Excerpts from a dataset

────────

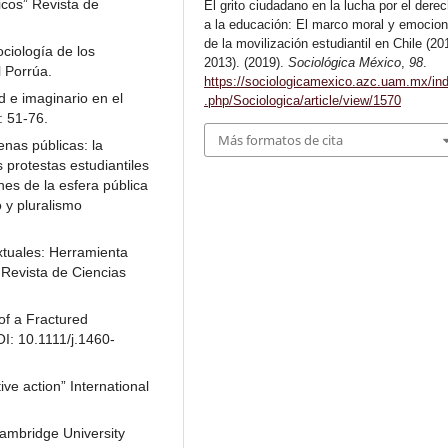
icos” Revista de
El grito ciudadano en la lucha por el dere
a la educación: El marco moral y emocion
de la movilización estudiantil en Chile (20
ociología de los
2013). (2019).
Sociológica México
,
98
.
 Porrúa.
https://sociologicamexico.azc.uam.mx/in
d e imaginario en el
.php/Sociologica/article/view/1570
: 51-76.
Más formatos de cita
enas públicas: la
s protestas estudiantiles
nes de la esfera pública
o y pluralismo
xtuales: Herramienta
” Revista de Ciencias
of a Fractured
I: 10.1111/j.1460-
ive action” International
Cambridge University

────────

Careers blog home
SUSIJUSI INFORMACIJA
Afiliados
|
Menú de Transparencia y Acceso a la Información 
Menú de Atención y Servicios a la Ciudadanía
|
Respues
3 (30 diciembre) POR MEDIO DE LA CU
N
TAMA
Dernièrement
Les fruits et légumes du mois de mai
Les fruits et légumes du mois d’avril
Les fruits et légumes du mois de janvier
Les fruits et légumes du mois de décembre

────────

• _The task_
Extract each line from the entries above that contains the string "fruits".

• _Worked solution_
Les fruits et légumes du mois de mai
Les fruits et légumes du mois d’avril
Les fruits et légumes du mois de janvier
Les fruits et légumes du mois de décembre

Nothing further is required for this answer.